Successful mystery shopping doesn’t just happen. It requires more than someone just deciding to do it, and then finding a provider. Here are some things to consider:
Know your objectives. Goals must be defined in specific and measurable terms. Do you want to reinforce the lessons of a recently completed training program or do you want to establish a baseline before a training program is implemented? Do you have standards or behaviors that you want to ensure measure? Has one branch or store been the target of consistent complaints –or praise – and you want to obtain an objective picture of what’s happening at that location?
How will you use the information? Will the shopping reports be used as part of an incentive program for managers, employees or both? Will they be used as a competition, with the branch or store with the highest score winning a reward of some sort? Will a member of your management team review the evaluations with individual employees or will they be part of an overall score for the branch or store? Will the shopping reports be part of a performance review? Reports should never be the sole criteria for such a review but they are often one of many factors considered.

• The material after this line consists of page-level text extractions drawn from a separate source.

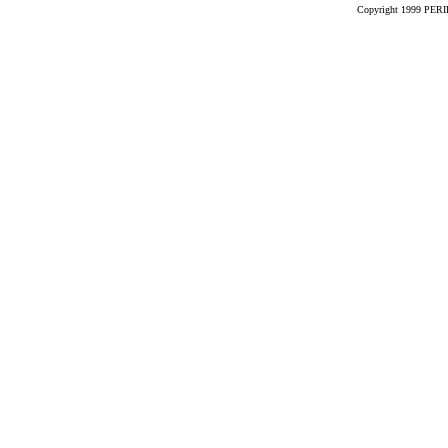
Copyright 1999 PERIK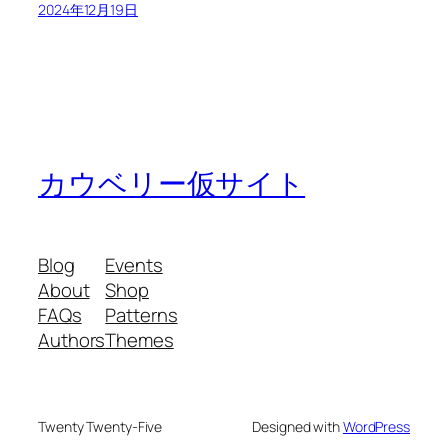
2024年12月19日
カウベリー仮サイト
Blog
Events
About
Shop
FAQs
Patterns
Authors
Themes
Twenty Twenty-Five
Designed with
WordPress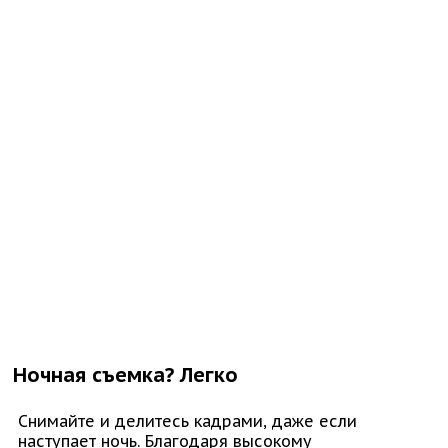
Ночная съемка? Легко
Снимайте и делитесь кадрами, даже если
наступает ночь. Благодаря высокому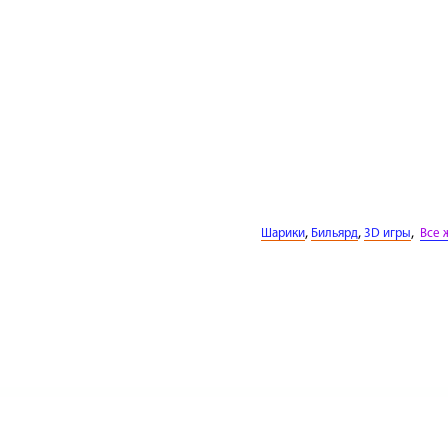
,
,
,
Шарики
Бильярд
3D игры
Все 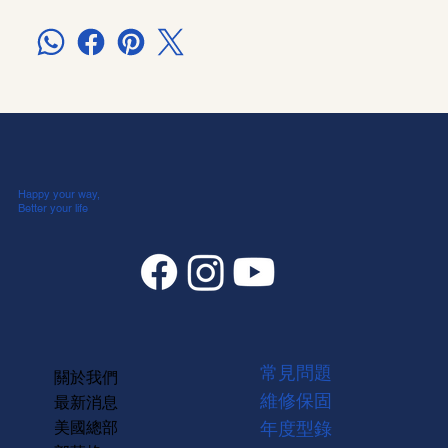
Happy your way,
Better your life
常見問題
關於我們
維修保固
最新消息
美國總部
年度型錄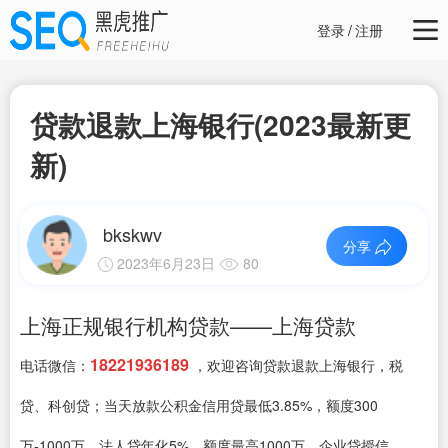
登录
/
注册
贷款退款上海银行(2023最新更
新)
bkskwv
分享
2023年6月23日
80
上海正规银行机构贷款——上海贷款
18221936189
电话微信：
，欢迎咨询贷款退款上海银行，税
贷、科创贷；当天放款公积金信用贷最低3.85%，额度300
万-1000万、法人贷年化5%，额度最高1000万、企业贷授信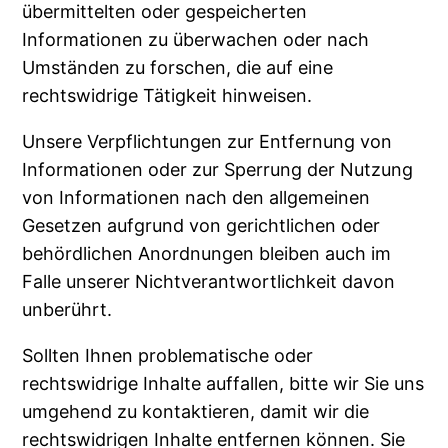
übermittelten oder gespeicherten
Informationen zu überwachen oder nach
Umständen zu forschen, die auf eine
rechtswidrige Tätigkeit hinweisen.
Unsere Verpflichtungen zur Entfernung von
Informationen oder zur Sperrung der Nutzung
von Informationen nach den allgemeinen
Gesetzen aufgrund von gerichtlichen oder
behördlichen Anordnungen bleiben auch im
Falle unserer Nichtverantwortlichkeit davon
unberührt.
Sollten Ihnen problematische oder
rechtswidrige Inhalte auffallen, bitte wir Sie uns
umgehend zu kontaktieren, damit wir die
rechtswidrigen Inhalte entfernen können. Sie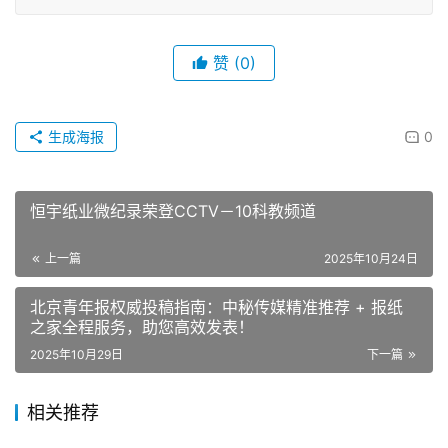
赞
(0)
生成海报
0
恒宇纸业微纪录荣登CCTV－10科教频道
上一篇
2025年10月24日
北京青年报权威投稿指南：中秘传媒精准推荐 + 报纸
之家全程服务，助您高效发表！
2025年10月29日
下一篇
相关推荐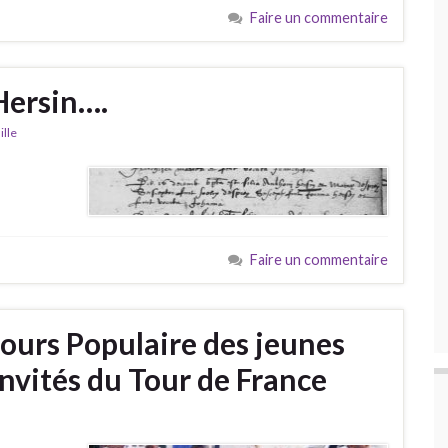
Faire un commentaire
Hersin….
ille
Faire un commentaire
ecours Populaire des jeunes
invités du Tour de France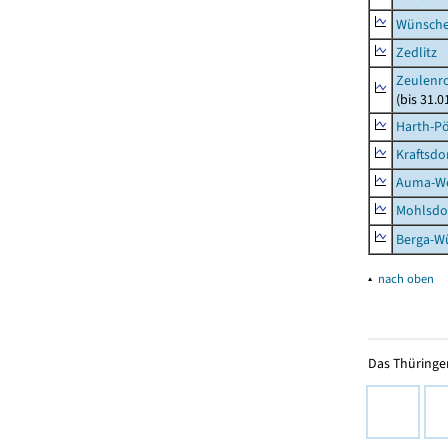
Wünsche
Zedlitz
Zeulenro
(bis 31.
Harth-Pö
Kraftsdo
Auma-Wei
Mohlsdor
Berga-Wü
▴
nach oben
Das Thüringer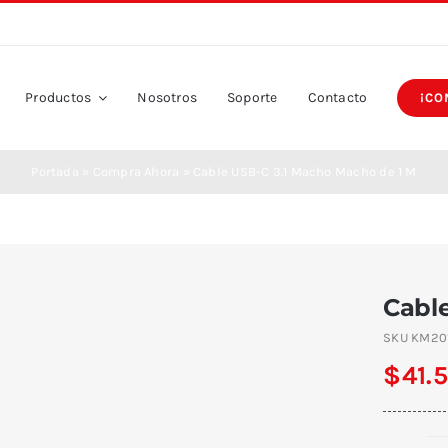
Productos
Nosotros
Soporte
Contacto
¡CO
Portada
»
Compra Ahora
»
Cable USB-C 3.1 Macho Macho de 1 M
Cabl
SKU
KM20
$
41.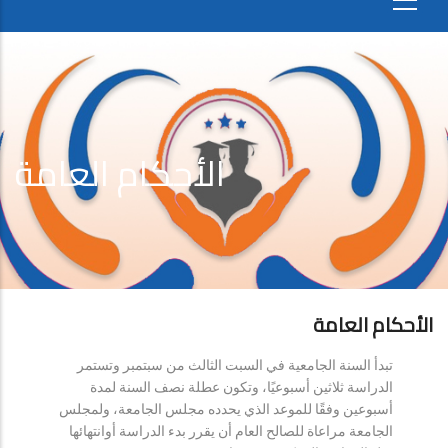
الأحكام العامة
الأحكام العامة
تبدأ السنة الجامعية في السبت الثالث من سبتمبر وتستمر
الدراسة ثلاثين أسبوعيًا، وتكون عطلة نصف السنة لمدة
أسبوعين وفقًا للموعد الذي يحدده مجلس الجامعة، ولمجلس
الجامعة مراعاة للصالح العام أن يقرر بدء الدراسة أوانتهائها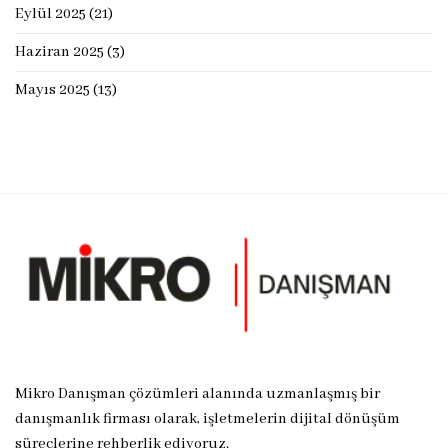
Eylül 2025
(21)
Haziran 2025
(3)
Mayıs 2025
(13)
Mikro Danışman çözümleri alanında uzmanlaşmış bir
danışmanlık firması olarak, işletmelerin dijital dönüşüm
süreçlerine rehberlik ediyoruz.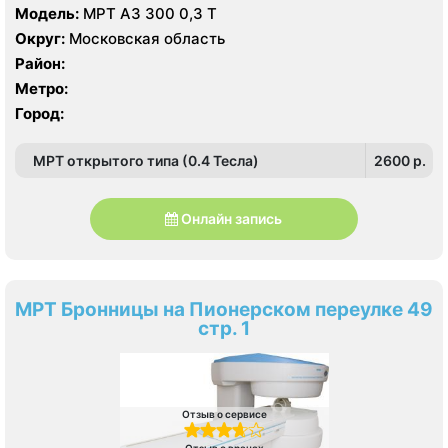
Модель:
МРТ АЗ 300 0,3 Т
Округ:
Московская область
Район:
Метро:
Город:
МРТ открытого типа (0.4 Тесла)
2600 p.
Онлайн запись
МРТ Бронницы на Пионерском переулке 49
стр. 1
Отзыв о сервисе
Отзыв о врачах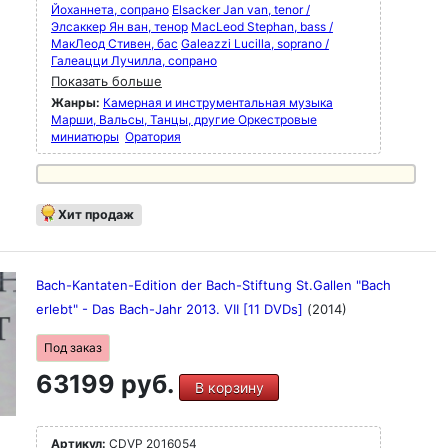
Йоханнета, сопрано
Elsacker Jan van, tenor /
Элсаккер Ян ван, тенор
MacLeod Stephan, bass /
МакЛеод Стивен, бас
Galeazzi Lucilla, soprano /
Галеацци Лучилла, сопрано
Показать больше
Жанры:
Камерная и инструментальная музыка
Марши, Вальсы, Танцы, другие Оркестровые
миниатюры
Оратория
Хит продаж
Bach-Kantaten-Edition der Bach-Stiftung St.Gallen "Bach
erlebt" - Das Bach-Jahr 2013. VII [11 DVDs]
(2014)
Под заказ
63199 руб.
В корзину
Артикул:
CDVP 2016054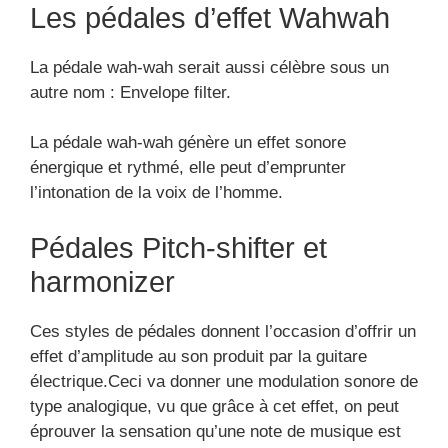
Les pédales d’effet Wahwah
La pédale wah-wah serait aussi célèbre sous un
autre nom : Envelope filter.
La pédale wah-wah génère un effet sonore
énergique et rythmé, elle peut d’emprunter
l’intonation de la voix de l’homme.
Pédales Pitch-shifter et
harmonizer
Ces styles de pédales donnent l’occasion d’offrir un
effet d’amplitude au son produit par la guitare
électrique.Ceci va donner une modulation sonore de
type analogique, vu que grâce à cet effet, on peut
éprouver la sensation qu’une note de musique est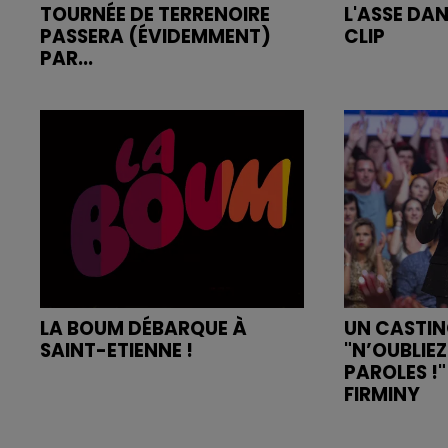
TOURNÉE DE TERRENOIRE
L'ASSE DA
PASSERA (ÉVIDEMMENT)
CLIP
PAR...
LA BOUM DÉBARQUE À
UN CASTI
SAINT-ETIENNE !
"N’OUBLIEZ
PAROLES !
FIRMINY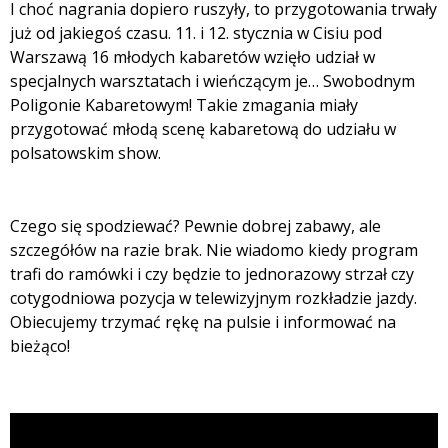
I choć nagrania dopiero ruszyły, to przygotowania trwały
już od jakiegoś czasu. 11. i 12. stycznia w Cisiu pod
Warszawą 16 młodych kabaretów wzięło udział w
specjalnych warsztatach i wieńczącym je… Swobodnym
Poligonie Kabaretowym! Takie zmagania miały
przygotować młodą scenę kabaretową do udziału w
polsatowskim show.
Czego się spodziewać? Pewnie dobrej zabawy, ale
szczegółów na razie brak. Nie wiadomo kiedy program
trafi do ramówki i czy będzie to jednorazowy strzał czy
cotygodniowa pozycja w telewizyjnym rozkładzie jazdy.
Obiecujemy trzymać rękę na pulsie i informować na
bieżąco!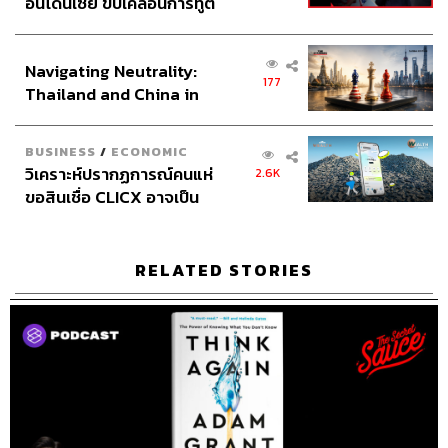
อินโดนีเซีย ขับเคลื่อนการทูต
เศรษฐกิจเชิงรุก ประกาศหุ้น
ส่วนยุทธศาสตร์ไทย –
409
Navigating Neutrality:
อินโดนีเซีย
177
Thailand and China in
the Age of a New Global
ABOUT THE HOST
Order
BUSINESS
/
ECONOMIC
นครินทร์ วนกิจไพบูลย์
วิเคราะห์ปรากฏการณ์คนแห่
2.6K
บรรณาธิการบริหาร สำนักข่าว THE
ขอสินเชื่อ CLICX อาจเป็น
STANDARD วิทยากรด้านสื่อและการทำคอน
เพียงยอดภูเขาน้ำแข็ง ของ
เทนต์ออนไลน์
ปัญหาหนี้ครัวเรือนไทยที่ถูก
ซุกไว้
RELATED STORIES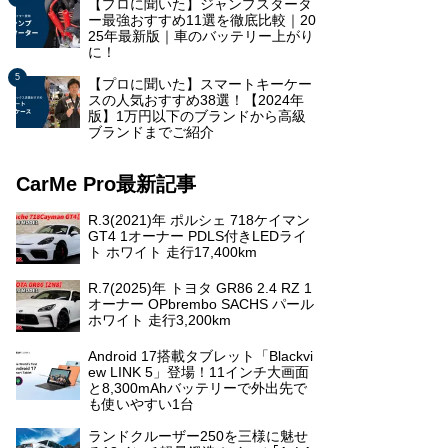
【プロに聞いた】ジャンプスタータ
ー最強おすすめ11選を徹底比較｜20
25年最新版｜車のバッテリー上がり
に！
【プロに聞いた】スマートキーケー
スの人気おすすめ38選！【2024年
版】1万円以下のブランドから高級
ブランドまでご紹介
CarMe Pro最新記事
R.3(2021)年 ポルシェ 718ケイマン
GT4 1オーナー PDLS付きLEDライ
ト ホワイト 走行17,400km
R.7(2025)年 トヨタ GR86 2.4 RZ 1
オーナー OPbrembo SACHS パール
ホワイト 走行3,200km
Android 17搭載タブレット「Blackvi
ew LINK 5」登場！11インチ大画面
と8,300mAhバッテリーで外出先で
も使いやすい1台
ランドクルーザー250を三様に魅せ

Keep it simple. It’s tempting to develop lengthy questionnaires that attempt to cover all possible behaviors. But experience shows the simpler, the better. Confusion and frustration are avoided and the information reported is more reliable.
Identify the mystery shopping company that best suits your company’s needs. Some companies specialize in particular industries; others limit themselves to specific geographic areas. Some companies offer mystery shopping as an adjunct to other services such as customer surveys, brand image research and focus group moderation. Others specialize in mystery shopping only. Which type of company will best meet your needs?